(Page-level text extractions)
*** Block opens ***

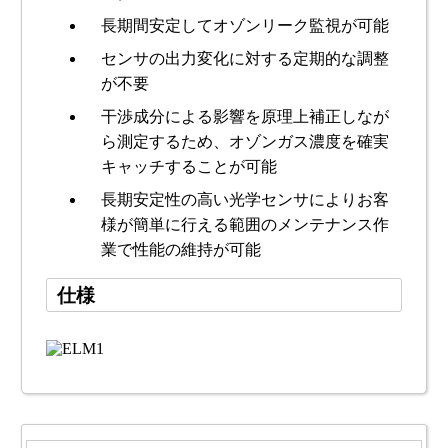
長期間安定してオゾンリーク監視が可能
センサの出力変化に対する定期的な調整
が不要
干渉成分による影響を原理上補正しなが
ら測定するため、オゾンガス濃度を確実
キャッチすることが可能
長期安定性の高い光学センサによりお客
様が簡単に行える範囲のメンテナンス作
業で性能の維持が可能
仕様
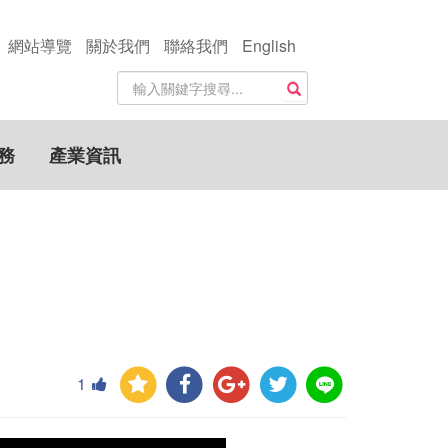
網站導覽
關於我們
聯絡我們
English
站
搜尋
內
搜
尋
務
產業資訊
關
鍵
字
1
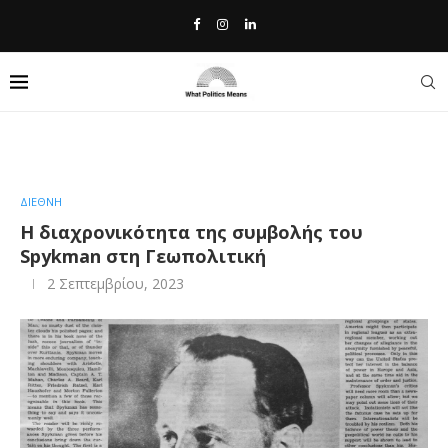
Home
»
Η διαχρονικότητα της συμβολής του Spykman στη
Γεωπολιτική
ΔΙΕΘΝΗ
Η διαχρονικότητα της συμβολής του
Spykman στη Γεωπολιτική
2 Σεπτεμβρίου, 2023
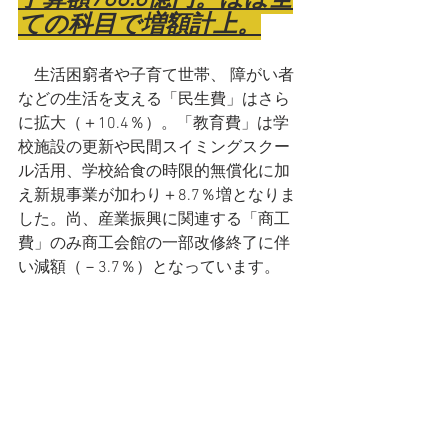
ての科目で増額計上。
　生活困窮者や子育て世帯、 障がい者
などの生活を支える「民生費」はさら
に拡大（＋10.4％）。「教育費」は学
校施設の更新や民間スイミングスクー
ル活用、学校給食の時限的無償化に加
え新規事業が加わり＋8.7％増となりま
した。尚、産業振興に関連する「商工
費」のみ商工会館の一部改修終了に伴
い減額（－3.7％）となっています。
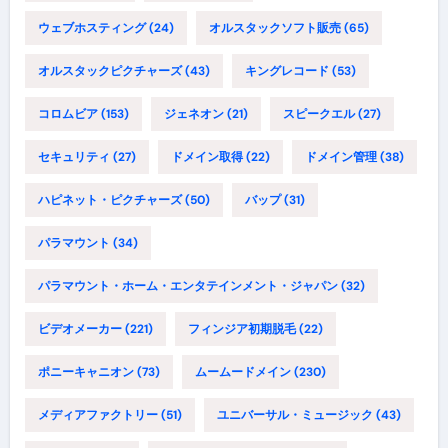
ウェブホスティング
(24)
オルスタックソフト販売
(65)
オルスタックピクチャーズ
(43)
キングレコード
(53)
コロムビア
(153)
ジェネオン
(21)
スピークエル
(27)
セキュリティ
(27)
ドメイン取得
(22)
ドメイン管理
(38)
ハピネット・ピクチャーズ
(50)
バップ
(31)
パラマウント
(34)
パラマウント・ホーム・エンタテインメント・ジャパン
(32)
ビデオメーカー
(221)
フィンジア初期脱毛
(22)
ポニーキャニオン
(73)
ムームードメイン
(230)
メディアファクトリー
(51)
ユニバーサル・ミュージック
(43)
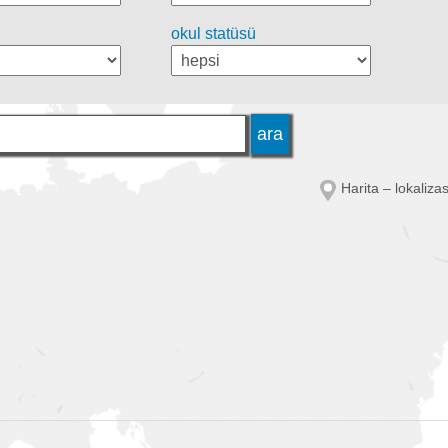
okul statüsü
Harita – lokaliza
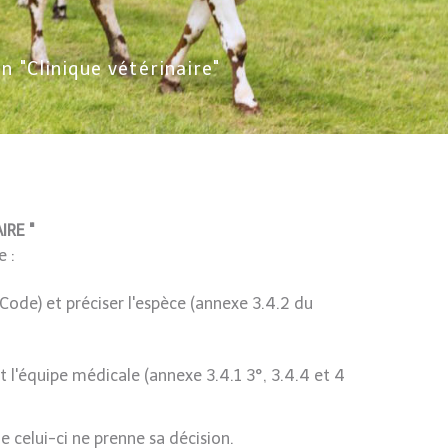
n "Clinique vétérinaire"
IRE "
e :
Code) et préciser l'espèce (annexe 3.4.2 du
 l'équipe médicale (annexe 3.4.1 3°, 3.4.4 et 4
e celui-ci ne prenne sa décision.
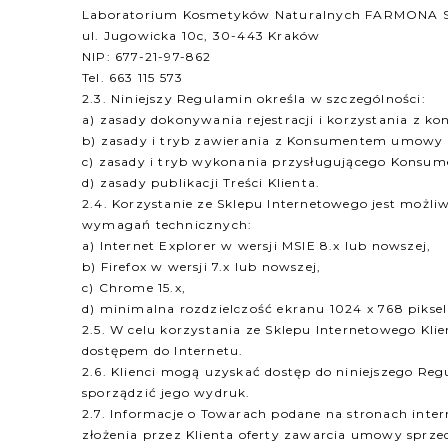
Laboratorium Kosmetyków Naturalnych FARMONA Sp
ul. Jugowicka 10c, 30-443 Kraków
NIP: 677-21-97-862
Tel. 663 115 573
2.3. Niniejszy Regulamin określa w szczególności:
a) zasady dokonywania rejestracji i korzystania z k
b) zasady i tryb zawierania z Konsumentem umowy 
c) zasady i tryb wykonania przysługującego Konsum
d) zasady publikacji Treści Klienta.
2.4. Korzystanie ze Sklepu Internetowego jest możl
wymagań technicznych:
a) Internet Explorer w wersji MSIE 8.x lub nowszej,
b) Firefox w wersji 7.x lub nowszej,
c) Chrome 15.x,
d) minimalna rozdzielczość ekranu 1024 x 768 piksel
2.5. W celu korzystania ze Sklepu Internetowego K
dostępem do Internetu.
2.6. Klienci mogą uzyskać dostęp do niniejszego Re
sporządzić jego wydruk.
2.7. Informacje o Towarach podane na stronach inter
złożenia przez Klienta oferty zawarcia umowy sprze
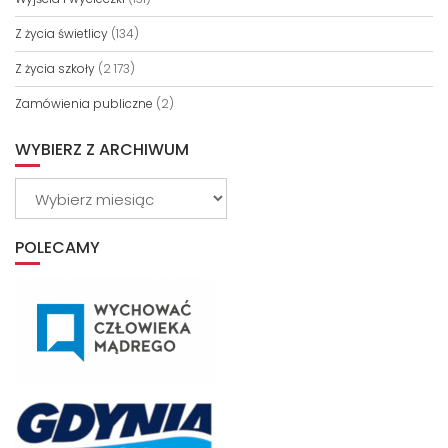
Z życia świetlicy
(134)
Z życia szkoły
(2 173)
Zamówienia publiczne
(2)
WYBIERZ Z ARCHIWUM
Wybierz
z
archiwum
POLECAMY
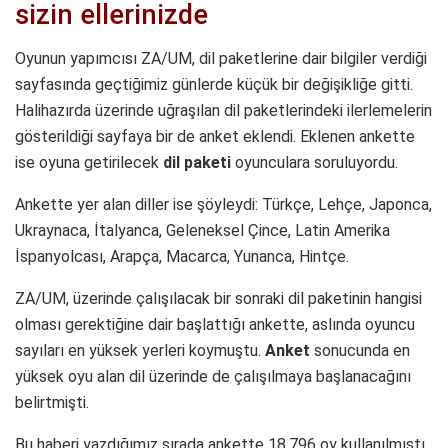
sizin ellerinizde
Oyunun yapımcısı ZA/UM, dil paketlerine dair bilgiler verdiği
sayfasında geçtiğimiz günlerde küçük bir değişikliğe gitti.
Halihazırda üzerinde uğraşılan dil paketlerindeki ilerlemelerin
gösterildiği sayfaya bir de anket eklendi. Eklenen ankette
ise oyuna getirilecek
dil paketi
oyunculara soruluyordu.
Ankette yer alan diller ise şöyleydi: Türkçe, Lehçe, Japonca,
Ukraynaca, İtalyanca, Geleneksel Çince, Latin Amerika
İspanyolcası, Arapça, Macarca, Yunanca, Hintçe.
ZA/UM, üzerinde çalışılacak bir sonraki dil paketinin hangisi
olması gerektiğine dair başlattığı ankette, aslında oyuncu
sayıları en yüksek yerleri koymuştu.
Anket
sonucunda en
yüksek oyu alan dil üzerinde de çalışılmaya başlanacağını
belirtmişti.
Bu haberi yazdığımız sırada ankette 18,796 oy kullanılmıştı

*** Block closes ***

Check each line of the records for the word "Spykman" and extract those that contain it.

Η διαχρονικότητα της συμβολής του Spykman στη
Spykman στη Γεωπολιτική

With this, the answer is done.